Starting at the line that contains "In our view it does not matt", write out every line through the end of the records below exactly as it appears, and leave out all pictures.

━━━ Available records

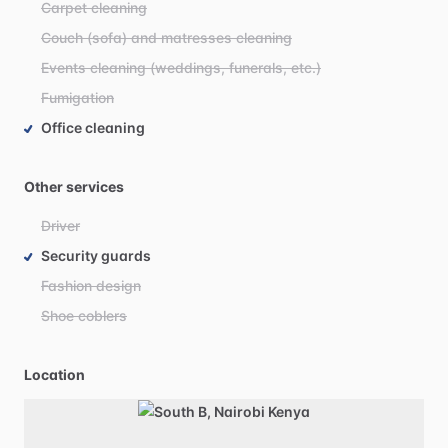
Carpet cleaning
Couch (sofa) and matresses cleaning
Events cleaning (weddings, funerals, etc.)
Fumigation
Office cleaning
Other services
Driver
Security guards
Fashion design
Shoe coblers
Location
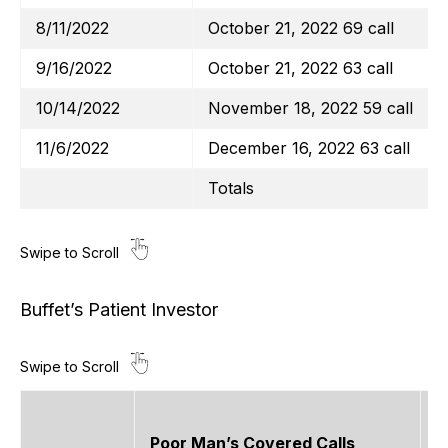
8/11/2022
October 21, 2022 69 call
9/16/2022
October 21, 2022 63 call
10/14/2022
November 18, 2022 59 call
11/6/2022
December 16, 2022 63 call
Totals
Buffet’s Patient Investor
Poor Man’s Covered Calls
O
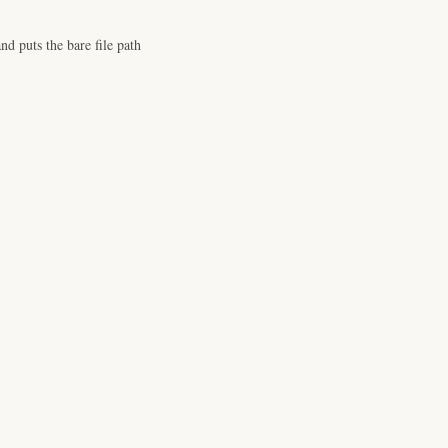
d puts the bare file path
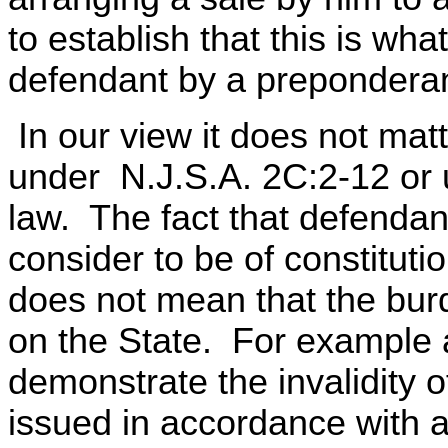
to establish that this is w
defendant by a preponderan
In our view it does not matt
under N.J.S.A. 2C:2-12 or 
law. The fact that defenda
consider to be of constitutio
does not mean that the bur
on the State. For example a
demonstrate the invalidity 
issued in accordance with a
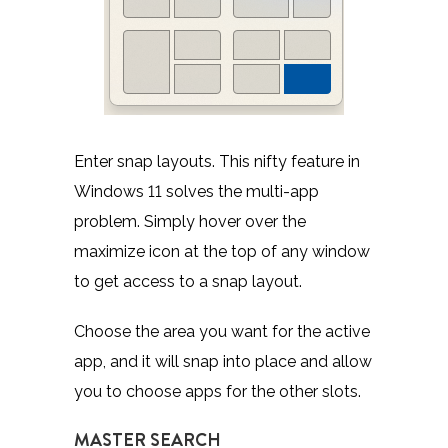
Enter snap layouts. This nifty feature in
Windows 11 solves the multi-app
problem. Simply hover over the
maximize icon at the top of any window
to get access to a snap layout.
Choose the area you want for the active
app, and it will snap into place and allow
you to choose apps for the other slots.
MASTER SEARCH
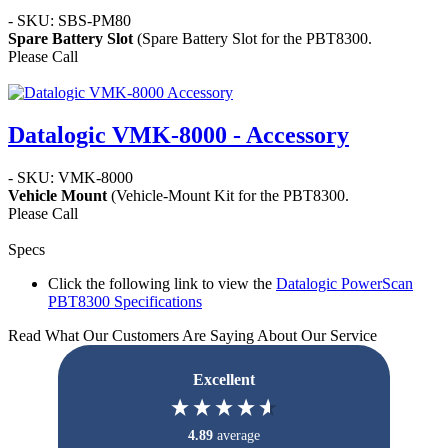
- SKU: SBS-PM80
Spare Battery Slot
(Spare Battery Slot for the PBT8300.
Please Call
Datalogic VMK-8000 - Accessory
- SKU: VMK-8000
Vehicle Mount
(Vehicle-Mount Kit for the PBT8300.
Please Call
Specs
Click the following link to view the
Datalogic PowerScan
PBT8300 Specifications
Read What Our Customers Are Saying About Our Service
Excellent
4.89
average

━━━━━━

> Expected output
In our view it does not matt
under N.J.S.A. 2C:2-12 or 
law. The fact that defenda
consider to be of constitutio
does not mean that the bur
on the State. For example a
demonstrate the invalidity 
issued in accordance with a
Enter snap layouts. This nifty feature in
Windows 11 solves the multi-app
problem. Simply hover over the
maximize icon at the top of any window
to get access to a snap layout.
Choose the area you want for the active
app, and it will snap into place and allow
you to choose apps for the other slots.
MASTER SEARCH
- SKU: SBS-PM80
Spare Battery Slot
(Spare Battery Slot for the PBT8300.
Please Call
Datalogic VMK-8000 - Accessory
- SKU: VMK-8000
Vehicle Mount
(Vehicle-Mount Kit for the PBT8300.
Please Call
Specs
Click the following link to view the
Datalogic PowerScan
PBT8300 Specifications
Read What Our Customers Are Saying About Our Service
Excellent
4.89
average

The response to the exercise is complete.